One of the huge pleasures of these series lies in the fact that, save for McMullan and Manville, the cast each play two roles, one in the real world and the other in Conway’s story. In this sense, it’s like watching high-class theatre; I love Daniel Mays especially as Locke/Chubb, both policemen, but very different from each other, one gentle and bumbling, the other stupidly pugnacious. Horovitz’s actors must, I think, relish his munificence when it comes to plot, the whole thing a lavish (but knowing) buffet – a heaving smorgasbord! – of detective-story Englishness. In Moonflower Murders, the killings occur in a pair of country-house hotels. We have old-fashioned movie stars (Rosalie Craig is Melissa James, a favourite of Alfred Hitchcock, and Cecily’s mean older sister, Lisa) and disinherited aristos, possibly-not-very faithful retainers and crooked financial advisers. Gatiss plays a desperate German film producer and a foul-tempered advertising executive, a pair of performances that may take you, gloriously, back to the days of The League of Gentlemen.

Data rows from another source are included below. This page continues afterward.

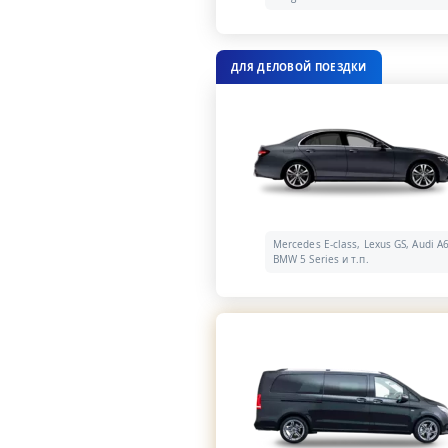
ДЛЯ ДЕЛОВОЙ ПОЕЗДКИ
Mercedes E-class, Lexus GS, Audi A6
BMW 5 Series и т.п.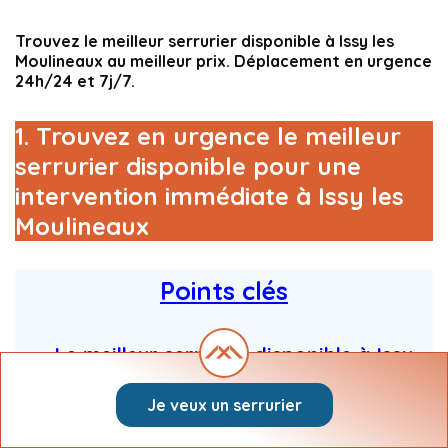
Trouvez le meilleur serrurier disponible à Issy les
Moulineaux au meilleur prix. Déplacement en urgence
24h/24 et 7j/7.
1. Trouvez en urgence le meilleur
serrurier disponible pour une
intervention immédiate à Issy les
Moulineaux
Points clés
Le meilleur serrurier disponible à Issy
les Moulineaux
Je veux un serrurier
Intervention immédiate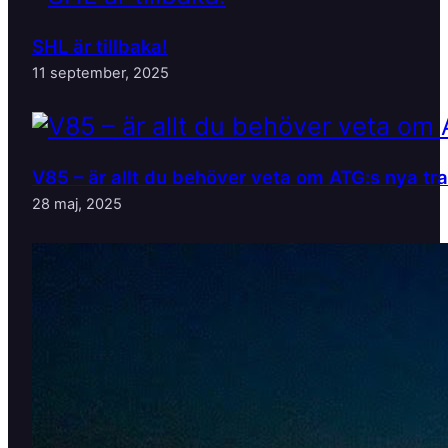
SHL är tillbaka!
11 september, 2025
V85 – är allt du behöver veta om ATG:s nya tr
28 maj, 2025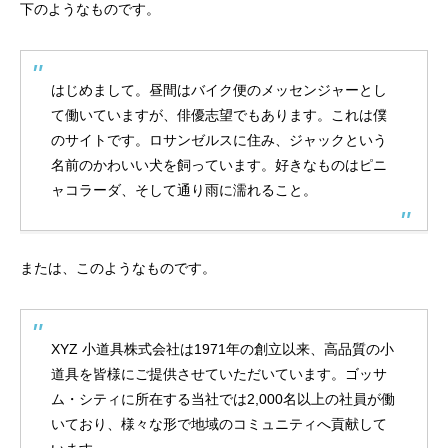
下のようなものです。
はじめまして。昼間はバイク便のメッセンジャーとし
て働いていますが、俳優志望でもあります。これは僕
のサイトです。ロサンゼルスに住み、ジャックという
名前のかわいい犬を飼っています。好きなものはピニ
ャコラーダ、そして通り雨に濡れること。
または、このようなものです。
XYZ 小道具株式会社は1971年の創立以来、高品質の小
道具を皆様にご提供させていただいています。ゴッサ
ム・シティに所在する当社では2,000名以上の社員が働
いており、様々な形で地域のコミュニティへ貢献して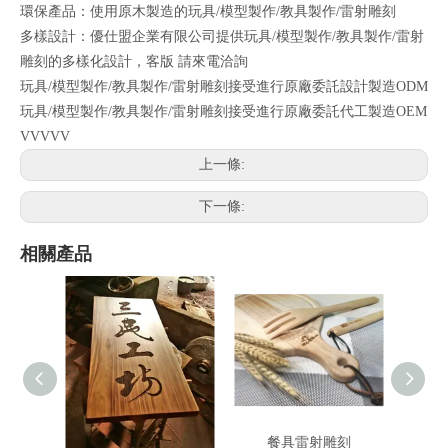
環保產品：使用原木製造的玩具/模型製作/教具製作/雷射雕刻
多樣設計：優仕盟企業有限公司提供玩具/模型製作/教具製作/雷射
雕刻的多樣化設計，客版 請來電洽詢
玩具/模型製作/教具製作/雷射雕刻接受進行原廠委託設計製造ODM
玩具/模型製作/教具製作/雷射雕刻接受進行原廠委託代工製造OEM
VVVVV
上一條:
下一條:
相關產品
客製化-原木招牌
餐具雷射雕刻
客製化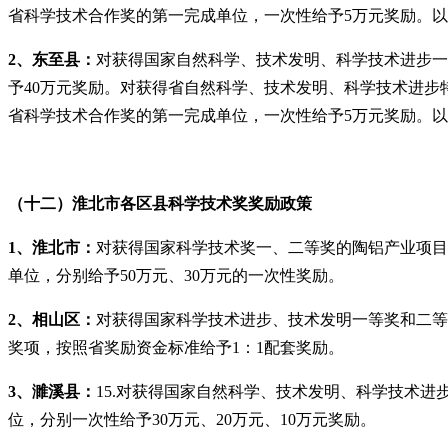
省科学技术合作奖的第一完成单位，一次性给予5万元奖励。以
2、东至县：
对获得国家自然科学、技术发明、科学技术进步一
予40万元奖励。对获得省自然科学、技术发明、科学技术进步
省科学技术合作奖的第一完成单位，一次性给予5万元奖励。以
（十二）淮北市各区县科学技术奖奖励政策
1、淮北市：
对获得国家科学技术奖一、二等奖的陶铝产业项目
单位，分别给予50万元、30万元的一次性奖励。
2、相山区：
对获得国家科学技术进步、技术发明一等奖和二等奖
奖项，按照省奖励资金标准给予1：1配套奖励。
3、濉溪县：
15.对获得国家自然科学、技术发明、科学技术进
位，分别一次性给予30万元、20万元、10万元奖励。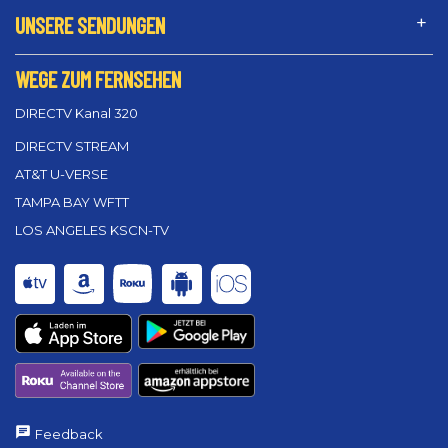
UNSERE SENDUNGEN
WEGE ZUM FERNSEHEN
DIRECTV Kanal 320
DIRECTV STREAM
AT&T U-VERSE
TAMPA BAY WFTT
LOS ANGELES KSCN-TV
Feedback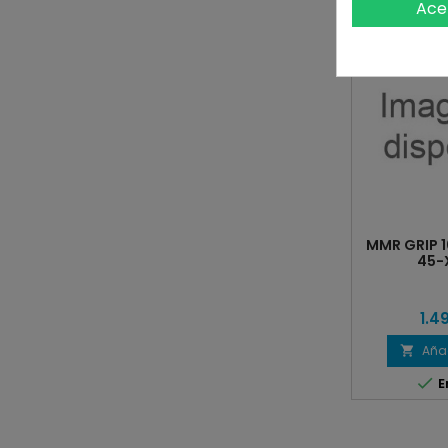
Ace
MMR GRIP 1
45-
1.4
Añad


E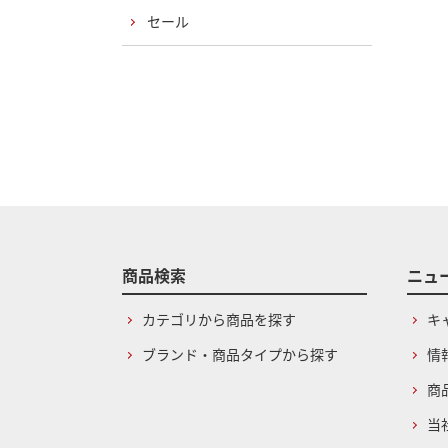
セール
商品検索
ニュ
カテゴリから商品を探す
キ
ブランド・商品タイプから探す
情
商
当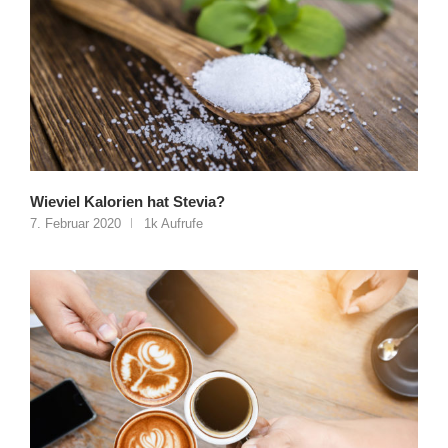
Wieviel Kalorien hat Stevia?
7. Februar 2020
1k Aufrufe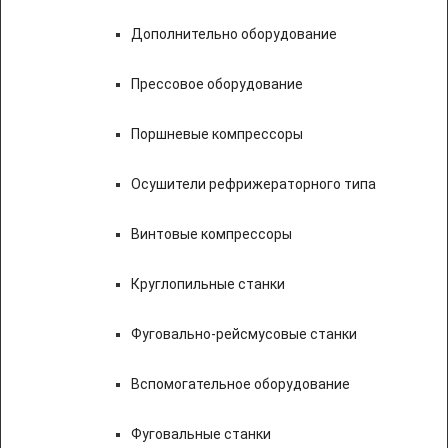
Дополнительно оборудование
Прессовое оборудование
Поршневые компрессоры
Осушители рефрижераторного типа
Винтовые компрессоры
Круглопильные станки
Фуговально-рейсмусовые станки
Вспомогательное оборудование
Фуговальные станки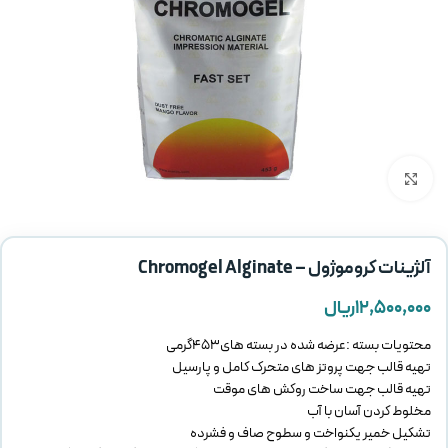
بزرگنمایی تصویر
آلژینات کروموژول – Chromogel Alginate
۱۲,۵۰۰,۰۰۰
ریال
محتویات بسته :عرضه شده در بسته های453گرمی
تهیه قالب جهت پروتز های متحرک کامل و پارسیل
تهیه قالب جهت ساخت روکش های موقت
مخلوط کردن آسان با آب
تشکیل خمیر یکنواخت و سطوح صاف و فشرده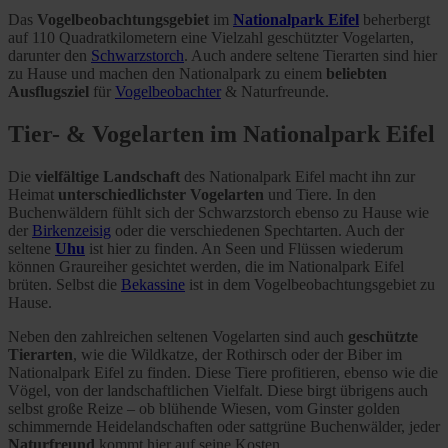
Das
Vogelbeobachtungsgebiet
im
Nationalpark Eifel
beherbergt
auf 110 Quadratkilometern eine Vielzahl geschützter Vogelarten,
darunter den
Schwarzstorch
. Auch andere seltene Tierarten sind hier
zu Hause und machen den Nationalpark zu einem
beliebten
Ausflugsziel
für
Vogelbeobachter
& Naturfreunde.
Tier- & Vogelarten im Nationalpark Eifel
Die
vielfältige Landschaft
des Nationalpark Eifel macht ihn zur
Heimat
unterschiedlichster Vogelarten
und Tiere. In den
Buchenwäldern fühlt sich der Schwarzstorch ebenso zu Hause wie
der
Birkenzeisig
oder die verschiedenen Spechtarten. Auch der
seltene
Uhu
ist hier zu finden. An Seen und Flüssen wiederum
können Graureiher gesichtet werden, die im Nationalpark Eifel
brüten. Selbst die
Bekassine
ist in dem Vogelbeobachtungsgebiet zu
Hause.
Neben den zahlreichen seltenen Vogelarten sind auch
geschützte
Tierarten
, wie die Wildkatze, der Rothirsch oder der Biber im
Nationalpark Eifel zu finden. Diese Tiere profitieren, ebenso wie die
Vögel, von der landschaftlichen Vielfalt. Diese birgt übrigens auch
selbst große Reize – ob blühende Wiesen, vom Ginster golden
schimmernde Heidelandschaften oder sattgrüne Buchenwälder, jeder
Naturfreund
kommt hier auf seine Kosten.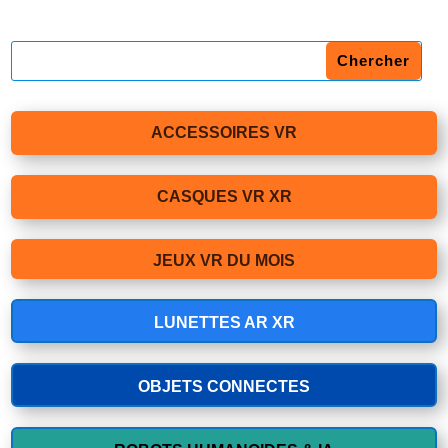
ACCESSOIRES VR
CASQUES VR XR
JEUX VR DU MOIS
LUNETTES AR XR
OBJETS CONNECTES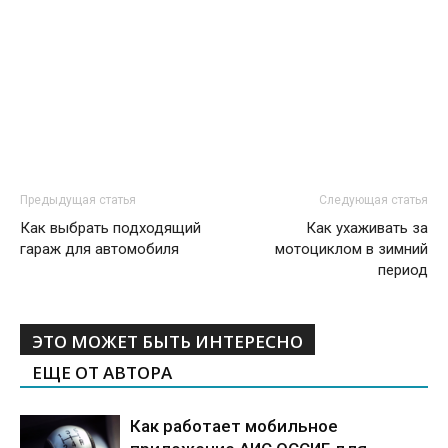
Предыдущая статья
Следующая статья
Как выбрать подходящий
Как ухаживать за
гараж для автомобиля
мотоциклом в зимний
период
ЭТО МОЖЕТ БЫТЬ ИНТЕРЕСНО
ЕЩЕ ОТ АВТОРА
Как работает мобильное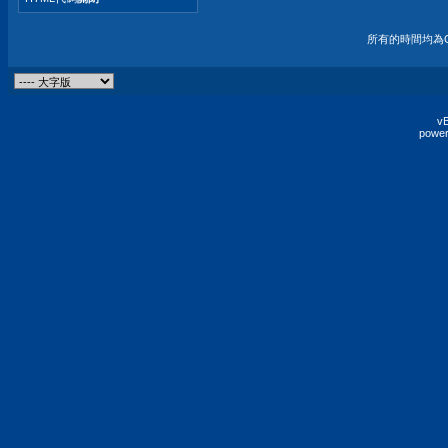
所有的時間均為G
vB
power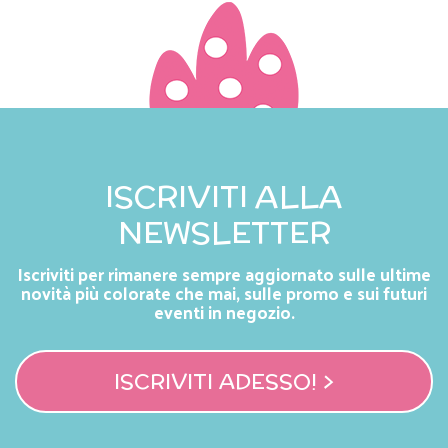
ISCRIVITI ALLA
NEWSLETTER
Iscriviti per rimanere sempre aggiornato sulle ultime
novità più colorate che mai, sulle promo e sui futuri
eventi in negozio.
ISCRIVITI ADESSO! >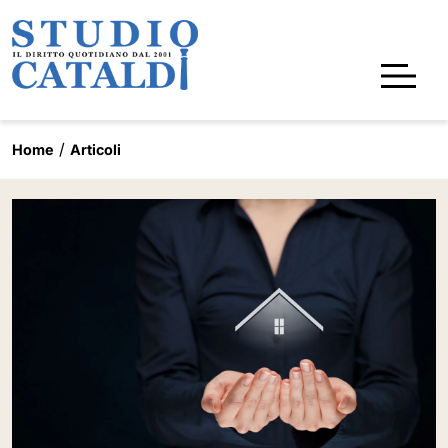
Home
Articoli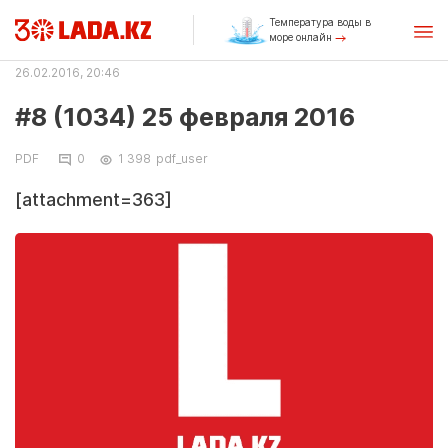
Температура воды в
море онлайн
26.02.2016, 20:46
#8 (1034) 25 февраля 2016
PDF
0
1 398
pdf_user
[attachment=363]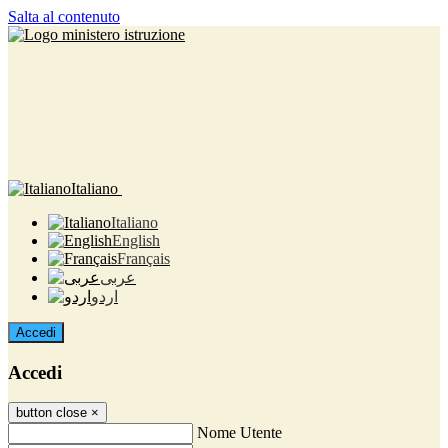
Salta al contenuto
Italiano
Italiano
English
Français
عربى
اردو
Accedi
Accedi
button close
×
Nome Utente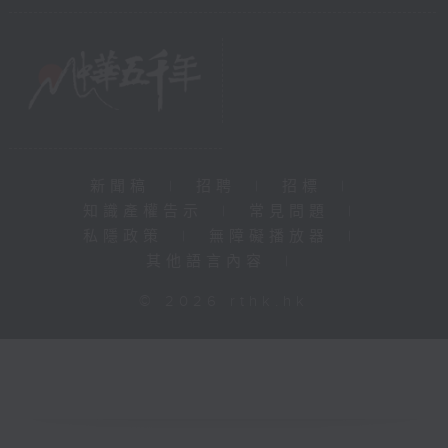
新聞稿
|
招聘
|
招標
|
知識產權告示
|
常見問題
|
私隱政策
|
無障礙播放器
|
其他語言內容
|
© 2026 rthk.hk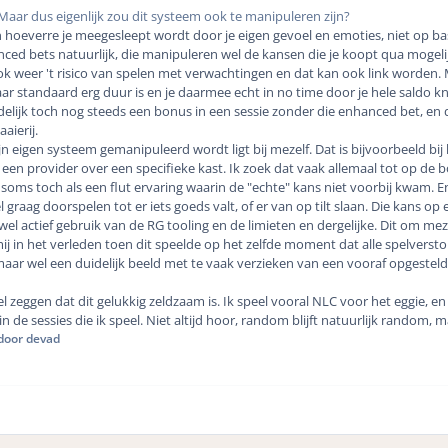
Maar dus eigenlijk zou dit systeem ook te manipuleren zijn?
n hoeverre je meegesleept wordt door je eigen gevoel en emoties, niet op basi
nced bets natuurlijk, die manipuleren wel de kansen die je koopt qua moge
ok weer 't risico van spelen met verwachtingen en dat kan ook link worden.
ar standaard erg duur is en je daarmee echt in no time door je hele saldo kna
indelijk toch nog steeds een bonus in een sessie zonder die enhanced bet, en
aaierij.
ijn eigen systeem gemanipuleerd wordt ligt bij mezelf. Dat is bijvoorbeeld b
 een provider over een specifieke kast. Ik zoek dat vaak allemaal tot op de bo
 soms toch als een flut ervaring waarin de "echte" kans niet voorbij kwam. En
l graag doorspelen tot er iets goeds valt, of er van op tilt slaan. Die kans op
l actief gebruik van de RG tooling en de limieten en dergelijke. Dit om m
mij in het verleden toen dit speelde op het zelfde moment dat alle spelver
 maar wel een duidelijk beeld met te vaak verzieken van een vooraf opgestelde
l zeggen dat dit gelukkig zeldzaam is. Ik speel vooral NLC voor het eggie, en
n de sessies die ik speel. Niet altijd hoor, random blijft natuurlijk random, m
door devad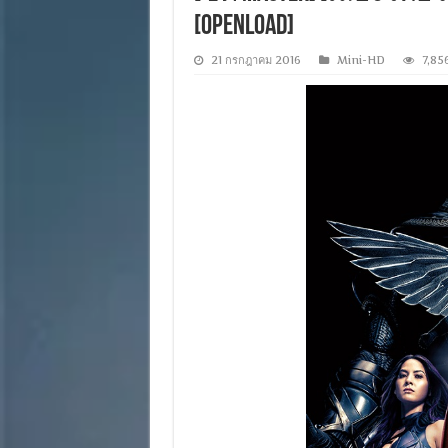
[OPENLOAD]
21 กรกฎาคม 2016
Mini-HD
7,85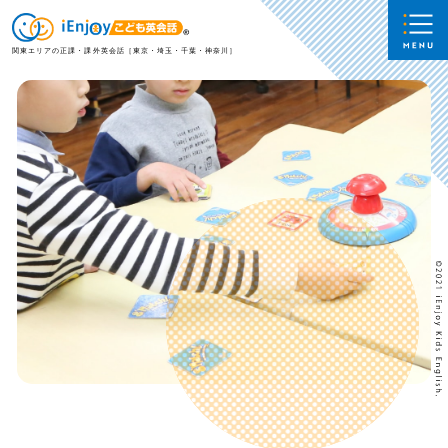
関東エリアの正課・課外英会話［東京・埼玉・千葉・神奈川］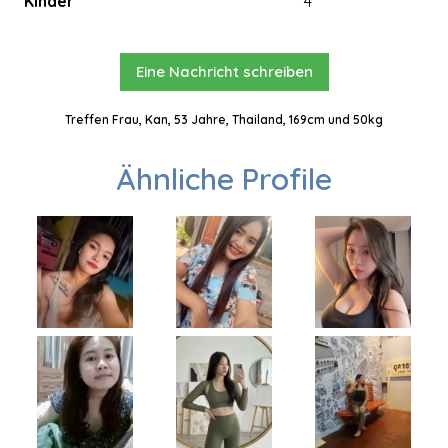
Kinder
4
Eine Nachricht schreiben
Treffen Frau, Kan, 53 Jahre, Thailand, 169cm und 50kg
Ähnliche Profile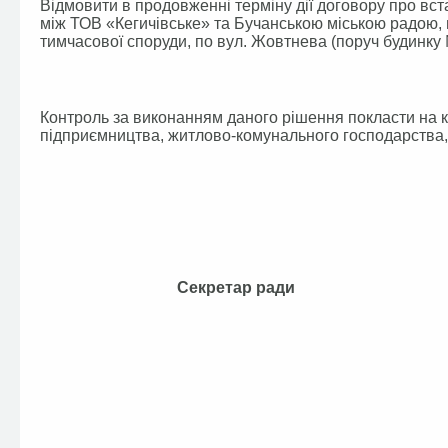
Відмовити в продовженні терміну дії договору про вст
між ТОВ «Кегичівське» та Бучанською міською радою, 
тимчасової споруди, по вул. Жовтнева (поруч будинку 
Контроль за виконанням даного рішення покласти на ко
підприємництва, житлово-комунального господарства, 
Секретар ра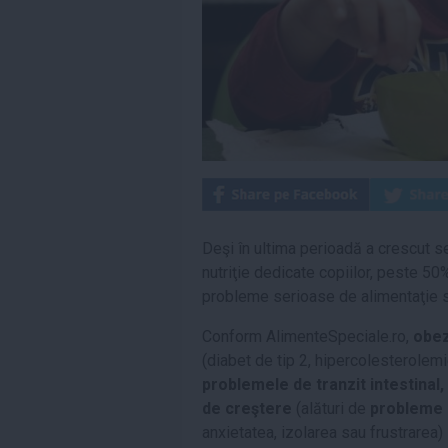
Deşi în ultima perioadă a crescut s
nutriţie dedicate copiilor, peste 50
probleme serioase de alimentaţie s
Conform AlimenteSpeciale.ro,
obez
(diabet de tip 2, hipercolesterolemi
problemele de tranzit intestinal,
de creştere
(alături de
probleme 
anxietatea, izolarea sau frustrarea)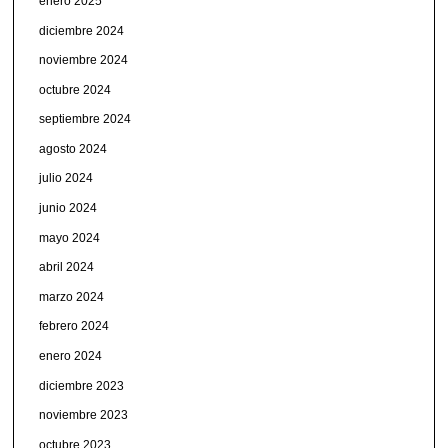
enero 2025
diciembre 2024
noviembre 2024
octubre 2024
septiembre 2024
agosto 2024
julio 2024
junio 2024
mayo 2024
abril 2024
marzo 2024
febrero 2024
enero 2024
diciembre 2023
noviembre 2023
octubre 2023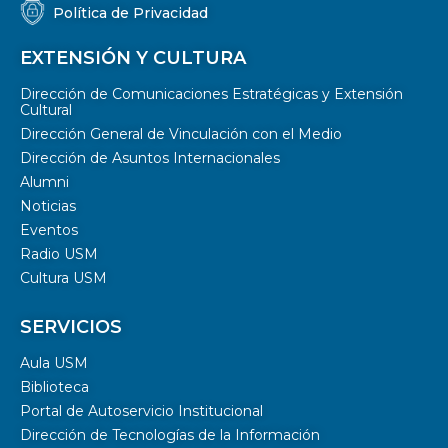
Política de Privacidad
EXTENSIÓN Y CULTURA
Dirección de Comunicaciones Estratégicas y Extensión
Cultural
Dirección General de Vinculación con el Medio
Dirección de Asuntos Internacionales
Alumni
Noticias
Eventos
Radio USM
Cultura USM
SERVICIOS
Aula USM
Biblioteca
Portal de Autoservicio Institucional
Dirección de Tecnologías de la Información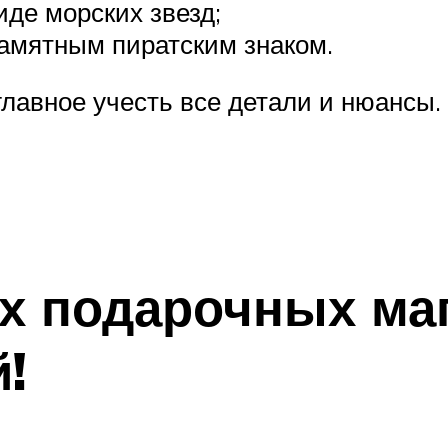
де морских звезд;
памятным пиратским знаком.
главное учесть все детали и нюансы.
х подарочных маг
!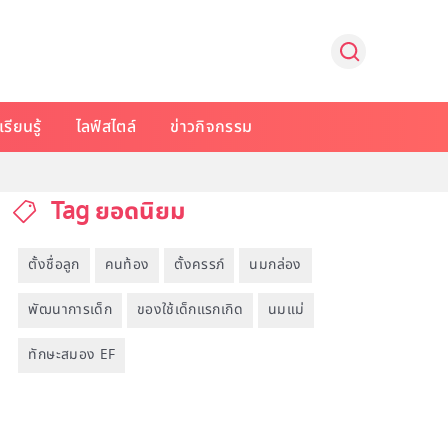
รียนรู้
ไลฟ์สไตล์
ข่าวกิจกรรม
Tag ยอดนิยม
ตั้งชื่อลูก
คนท้อง
ตั้งครรภ์
นมกล่อง
พัฒนาการเด็ก
ของใช้เด็กแรกเกิด
นมแม่
ทักษะสมอง EF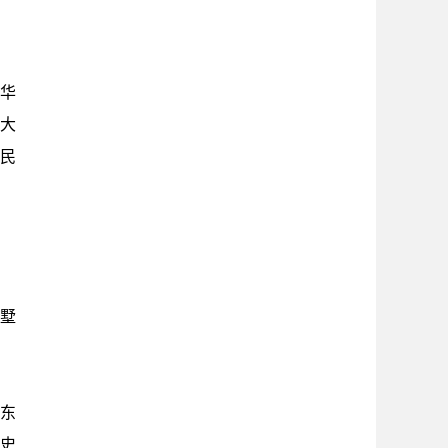
华
大
民
别墅
泽东
史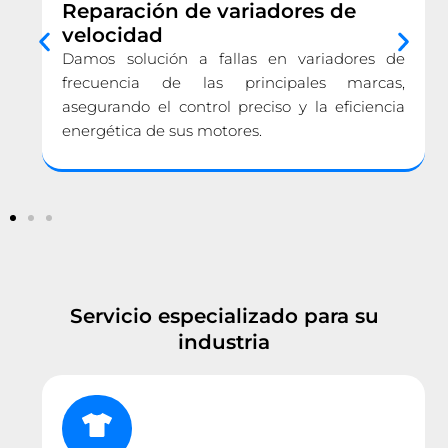
Reparación de variadores de
velocidad
Damos solución a fallas en variadores de
frecuencia de las principales marcas,
asegurando el control preciso y la eficiencia
energética de sus motores.
Servicio especializado para su
industria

I reserve my true affection, however, for Ryeland, as played by Manville. How brilliant to see an older-woman character like this on TV: not only clever, ambitious and professional, but also at entirely at ease with herself. She has no children, and her relationship with Andreas is, at best, semi-detached, but no fuss is made about either of these things. Buzzing all over in her very non-green car, she’s someone I both recognise and aspire to be like. The part isn’t, I would say, particularly demanding for an actor with Manville’s talents, but she goes at it with a certain gusto. Yes, I’m sure she’s enjoying herself, but I choose to believe, too, that she understands that this role is, in its own way, a little bit important. In her character’s espadrilles and leather jacket is low-key televisual equality: a recognition that in the 21st century, 60 really is no age at all.